WORK ORDER:
A faithful copy is required. Print each line of the data exactly and omit the pictures.

◆ ◆ ◆

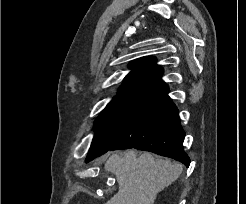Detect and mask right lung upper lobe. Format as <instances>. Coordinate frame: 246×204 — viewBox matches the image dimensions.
<instances>
[{
	"label": "right lung upper lobe",
	"mask_w": 246,
	"mask_h": 204,
	"mask_svg": "<svg viewBox=\"0 0 246 204\" xmlns=\"http://www.w3.org/2000/svg\"><path fill=\"white\" fill-rule=\"evenodd\" d=\"M132 71L127 74L112 101H136L165 85L161 76L163 70L154 57H143L129 64Z\"/></svg>",
	"instance_id": "1"
}]
</instances>
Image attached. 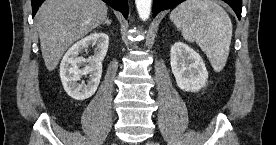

◆ ◆ ◆

EXERCISE RESPONSE:
Detect and mask right lung upper lobe. Format as <instances>. Coordinate frame: 246×204 — viewBox matches the image dimensions.
<instances>
[{
	"label": "right lung upper lobe",
	"mask_w": 246,
	"mask_h": 204,
	"mask_svg": "<svg viewBox=\"0 0 246 204\" xmlns=\"http://www.w3.org/2000/svg\"><path fill=\"white\" fill-rule=\"evenodd\" d=\"M132 71L127 74L112 101H136L165 85L161 76L163 70L154 57H143L129 64Z\"/></svg>",
	"instance_id": "1"
}]
</instances>
Image attached. 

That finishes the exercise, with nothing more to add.